Monday, August 15, 2016

Why I am Interested in the Revolutionary War Period of History

I grew up just outside the village of Suffern, in the Town of Ramapo, in Rockland County, N.Y.
In John Suffern's tavern, George Washington had his headquarters more than once, with  generals Lafayette and Clinton also present.  Aaron Burr had been the commander of the garrison of troops in present day Hillburn, N.Y., guarding the Ramapo Pass, which was a 14-mile land route through the Hudson Highlands.  Rochambeau's army, plus other continental army and militia soldiers marched down the current Route 202/Haverstraw Road--about 50 yards from the house I grew up in.  In addition, Stony Point, in northern Rockland County, is the site of a winning battle that was led by Anthony Wayne.

In light of the politics of today, it is very informative and a stark contrast to read about the values and virtues of our founding fathers and why they fought--first and foremost among them is George Washington, the very personification of what it meant to be an American, with Adams, Hamilton, Jefferson, and so on, right behind him.  As well, in light of racism in America today, I find it enlightening to learn about the attitudes of the various founding fathers regarding slavery.   It is much more varied and interesting than you think.

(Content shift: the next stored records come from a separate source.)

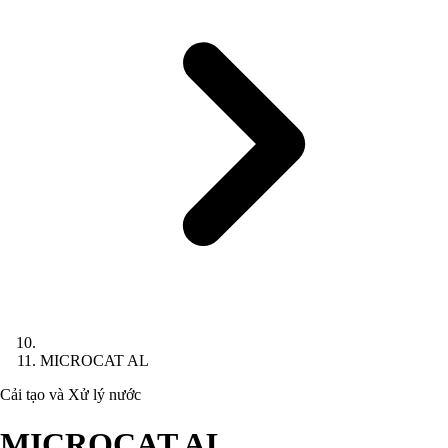
MICROCAT AL
Cải tạo và Xử lý nước
MICROCAT AL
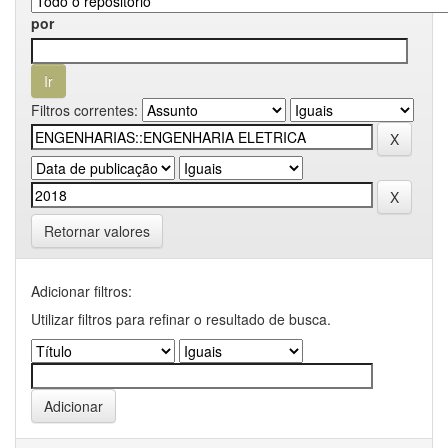
por
Filtros correntes:
Retornar valores
Adicionar filtros:
Utilizar filtros para refinar o resultado de busca.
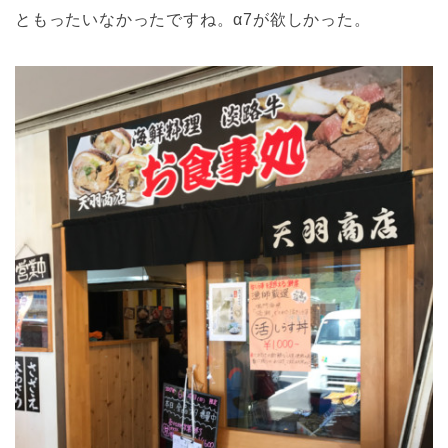
ともったいなかったですね。α7が欲しかった。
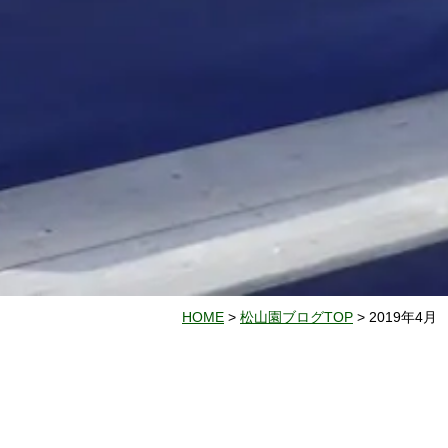
HOME
>
松山園ブログTOP
> 2019年4月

As well, so many people like to mouth-off about what they insist the U.S. Constitution says/means, and I end up thinking that many of them lack a sufficient understanding of the history that led to the Constitution.  The Declaration, the Constitution, and the Bill of Rights did not suddenly appear from the abstract thought of philosophers sitting in an ivory tower somewhere.  Rather, to understand the founding documents, one must understand the history of the life experiences, thinking, and vested interests of the developers of those documents. That history is an important aid in thinking critically about all of the political issues of today.

In addition, I find the stories about our Founding Fathers as military, political, diplomat, family, and civic leaders to be outstanding case studies for learning about what it means to be a leader.